• Task description:
When the string "will" occurs in a line of the records, show that line.

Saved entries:
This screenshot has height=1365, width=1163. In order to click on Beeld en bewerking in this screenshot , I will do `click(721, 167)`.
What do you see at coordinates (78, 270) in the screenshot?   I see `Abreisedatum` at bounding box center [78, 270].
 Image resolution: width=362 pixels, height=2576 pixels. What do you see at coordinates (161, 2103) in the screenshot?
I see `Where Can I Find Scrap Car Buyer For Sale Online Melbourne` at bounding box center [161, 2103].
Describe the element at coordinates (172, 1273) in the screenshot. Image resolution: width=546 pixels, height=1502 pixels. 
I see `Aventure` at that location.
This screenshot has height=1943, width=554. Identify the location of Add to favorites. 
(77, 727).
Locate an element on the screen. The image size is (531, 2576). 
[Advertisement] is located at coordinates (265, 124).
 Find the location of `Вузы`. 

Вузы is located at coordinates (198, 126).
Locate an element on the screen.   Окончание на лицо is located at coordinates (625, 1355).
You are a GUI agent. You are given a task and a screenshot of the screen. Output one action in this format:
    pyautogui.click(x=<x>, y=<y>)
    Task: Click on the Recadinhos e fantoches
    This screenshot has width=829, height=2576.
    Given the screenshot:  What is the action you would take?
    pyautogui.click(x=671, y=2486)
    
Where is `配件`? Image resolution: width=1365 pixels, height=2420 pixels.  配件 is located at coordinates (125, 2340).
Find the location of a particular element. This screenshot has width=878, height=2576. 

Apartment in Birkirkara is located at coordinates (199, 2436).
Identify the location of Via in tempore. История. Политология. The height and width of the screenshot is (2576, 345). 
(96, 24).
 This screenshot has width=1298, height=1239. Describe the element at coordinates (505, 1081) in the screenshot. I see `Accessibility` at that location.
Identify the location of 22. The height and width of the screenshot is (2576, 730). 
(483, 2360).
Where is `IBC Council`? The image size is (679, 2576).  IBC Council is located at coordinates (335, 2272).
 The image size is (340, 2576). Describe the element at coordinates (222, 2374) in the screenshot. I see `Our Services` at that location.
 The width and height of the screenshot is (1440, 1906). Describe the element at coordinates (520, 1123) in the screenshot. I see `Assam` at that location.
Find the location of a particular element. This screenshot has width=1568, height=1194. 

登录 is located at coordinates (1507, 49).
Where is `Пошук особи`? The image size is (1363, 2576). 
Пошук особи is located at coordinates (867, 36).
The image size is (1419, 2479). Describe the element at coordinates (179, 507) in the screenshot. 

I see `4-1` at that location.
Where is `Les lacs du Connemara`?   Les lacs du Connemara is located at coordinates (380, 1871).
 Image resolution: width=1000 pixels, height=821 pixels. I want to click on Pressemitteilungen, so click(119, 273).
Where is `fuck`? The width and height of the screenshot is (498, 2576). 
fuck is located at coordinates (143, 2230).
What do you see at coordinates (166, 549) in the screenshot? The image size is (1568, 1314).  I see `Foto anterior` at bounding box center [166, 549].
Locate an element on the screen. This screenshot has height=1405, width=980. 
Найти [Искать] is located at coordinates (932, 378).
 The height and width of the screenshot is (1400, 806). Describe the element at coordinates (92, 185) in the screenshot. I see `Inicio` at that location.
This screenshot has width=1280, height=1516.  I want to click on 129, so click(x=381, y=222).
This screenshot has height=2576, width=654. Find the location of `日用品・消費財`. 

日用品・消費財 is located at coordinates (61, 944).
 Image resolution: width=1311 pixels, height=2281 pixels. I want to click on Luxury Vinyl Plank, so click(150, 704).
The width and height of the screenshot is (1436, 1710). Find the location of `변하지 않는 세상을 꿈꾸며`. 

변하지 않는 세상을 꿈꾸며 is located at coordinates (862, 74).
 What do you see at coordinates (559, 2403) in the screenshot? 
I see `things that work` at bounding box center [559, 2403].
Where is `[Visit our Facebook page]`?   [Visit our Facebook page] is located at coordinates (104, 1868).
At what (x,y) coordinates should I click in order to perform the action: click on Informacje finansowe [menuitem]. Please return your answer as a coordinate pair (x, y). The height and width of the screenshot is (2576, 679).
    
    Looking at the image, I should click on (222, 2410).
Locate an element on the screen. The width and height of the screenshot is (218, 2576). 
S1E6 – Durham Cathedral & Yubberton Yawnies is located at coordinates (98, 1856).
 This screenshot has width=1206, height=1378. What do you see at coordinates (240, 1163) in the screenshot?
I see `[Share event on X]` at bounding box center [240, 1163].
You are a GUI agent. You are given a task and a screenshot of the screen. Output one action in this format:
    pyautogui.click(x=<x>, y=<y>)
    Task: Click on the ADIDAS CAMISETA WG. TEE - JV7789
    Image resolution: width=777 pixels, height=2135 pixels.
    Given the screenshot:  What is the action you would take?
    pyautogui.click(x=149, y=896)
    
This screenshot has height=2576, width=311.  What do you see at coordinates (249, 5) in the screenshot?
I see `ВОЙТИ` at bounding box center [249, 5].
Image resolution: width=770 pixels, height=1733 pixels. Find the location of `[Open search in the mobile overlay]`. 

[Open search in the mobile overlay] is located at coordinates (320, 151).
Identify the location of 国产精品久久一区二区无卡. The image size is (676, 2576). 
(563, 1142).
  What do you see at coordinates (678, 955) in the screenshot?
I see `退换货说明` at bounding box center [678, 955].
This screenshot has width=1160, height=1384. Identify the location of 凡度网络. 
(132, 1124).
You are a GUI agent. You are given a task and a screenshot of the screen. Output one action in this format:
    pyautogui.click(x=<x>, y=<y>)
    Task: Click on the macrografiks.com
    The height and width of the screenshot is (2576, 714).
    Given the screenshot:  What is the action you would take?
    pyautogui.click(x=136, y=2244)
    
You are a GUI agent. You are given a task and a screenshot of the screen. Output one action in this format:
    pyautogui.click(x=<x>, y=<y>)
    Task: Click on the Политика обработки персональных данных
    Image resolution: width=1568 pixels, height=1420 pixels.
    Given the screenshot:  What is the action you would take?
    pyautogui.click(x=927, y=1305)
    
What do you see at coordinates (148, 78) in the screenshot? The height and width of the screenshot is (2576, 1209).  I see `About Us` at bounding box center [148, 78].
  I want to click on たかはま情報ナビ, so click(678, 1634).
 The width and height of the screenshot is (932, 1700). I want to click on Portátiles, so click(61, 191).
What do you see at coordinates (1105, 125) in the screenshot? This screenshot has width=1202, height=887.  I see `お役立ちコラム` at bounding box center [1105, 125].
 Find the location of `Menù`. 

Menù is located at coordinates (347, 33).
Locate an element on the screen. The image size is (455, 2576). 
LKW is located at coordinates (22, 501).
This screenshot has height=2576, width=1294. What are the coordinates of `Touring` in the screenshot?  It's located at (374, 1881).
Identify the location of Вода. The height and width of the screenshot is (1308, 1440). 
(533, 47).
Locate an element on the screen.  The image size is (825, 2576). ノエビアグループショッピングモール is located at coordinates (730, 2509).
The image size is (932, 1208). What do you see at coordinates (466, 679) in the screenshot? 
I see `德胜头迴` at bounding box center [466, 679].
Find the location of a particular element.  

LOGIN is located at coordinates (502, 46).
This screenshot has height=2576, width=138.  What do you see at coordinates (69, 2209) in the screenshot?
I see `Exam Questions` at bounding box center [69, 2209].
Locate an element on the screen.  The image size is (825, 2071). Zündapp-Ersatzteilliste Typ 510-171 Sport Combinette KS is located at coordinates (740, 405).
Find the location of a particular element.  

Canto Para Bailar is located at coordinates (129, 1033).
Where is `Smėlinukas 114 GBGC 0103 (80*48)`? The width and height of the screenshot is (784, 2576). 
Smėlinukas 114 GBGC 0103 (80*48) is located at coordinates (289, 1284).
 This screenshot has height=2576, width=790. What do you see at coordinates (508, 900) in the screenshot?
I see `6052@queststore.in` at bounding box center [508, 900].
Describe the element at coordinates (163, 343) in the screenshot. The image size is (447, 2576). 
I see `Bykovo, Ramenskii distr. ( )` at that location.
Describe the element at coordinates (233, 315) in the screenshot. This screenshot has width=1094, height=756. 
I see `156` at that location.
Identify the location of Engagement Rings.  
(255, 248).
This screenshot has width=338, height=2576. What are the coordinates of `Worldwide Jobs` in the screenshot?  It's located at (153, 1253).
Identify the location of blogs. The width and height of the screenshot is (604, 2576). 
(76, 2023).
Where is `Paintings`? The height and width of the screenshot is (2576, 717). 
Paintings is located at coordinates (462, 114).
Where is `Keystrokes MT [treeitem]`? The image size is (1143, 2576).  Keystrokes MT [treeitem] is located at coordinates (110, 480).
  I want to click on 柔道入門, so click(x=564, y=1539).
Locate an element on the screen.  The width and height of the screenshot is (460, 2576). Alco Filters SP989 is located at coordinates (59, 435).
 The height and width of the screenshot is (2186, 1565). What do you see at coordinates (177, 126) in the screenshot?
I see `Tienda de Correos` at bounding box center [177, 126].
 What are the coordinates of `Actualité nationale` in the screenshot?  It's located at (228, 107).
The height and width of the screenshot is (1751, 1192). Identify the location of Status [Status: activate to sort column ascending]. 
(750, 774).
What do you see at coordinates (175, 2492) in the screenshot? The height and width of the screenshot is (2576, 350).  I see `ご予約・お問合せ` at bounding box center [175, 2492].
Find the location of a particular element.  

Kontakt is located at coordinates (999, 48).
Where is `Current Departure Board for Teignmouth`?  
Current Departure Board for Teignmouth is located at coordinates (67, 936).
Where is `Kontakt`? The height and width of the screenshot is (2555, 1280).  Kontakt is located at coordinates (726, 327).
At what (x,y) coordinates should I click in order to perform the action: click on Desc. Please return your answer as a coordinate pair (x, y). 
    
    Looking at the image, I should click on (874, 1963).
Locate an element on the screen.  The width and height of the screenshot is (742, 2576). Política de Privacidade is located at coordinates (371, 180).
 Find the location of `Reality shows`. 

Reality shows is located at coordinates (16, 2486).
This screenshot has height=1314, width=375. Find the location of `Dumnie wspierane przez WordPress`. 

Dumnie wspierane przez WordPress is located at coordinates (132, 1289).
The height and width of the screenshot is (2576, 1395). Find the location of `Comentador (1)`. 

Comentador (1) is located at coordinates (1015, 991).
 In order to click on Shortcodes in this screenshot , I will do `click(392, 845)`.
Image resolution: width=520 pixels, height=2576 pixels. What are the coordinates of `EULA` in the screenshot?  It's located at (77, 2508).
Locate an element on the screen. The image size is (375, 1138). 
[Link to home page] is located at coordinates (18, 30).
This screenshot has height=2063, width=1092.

• Response:
This screenshot has height=1365, width=1163. In order to click on Beeld en bewerking in this screenshot , I will do `click(721, 167)`.
 In order to click on Shortcodes in this screenshot , I will do `click(392, 845)`.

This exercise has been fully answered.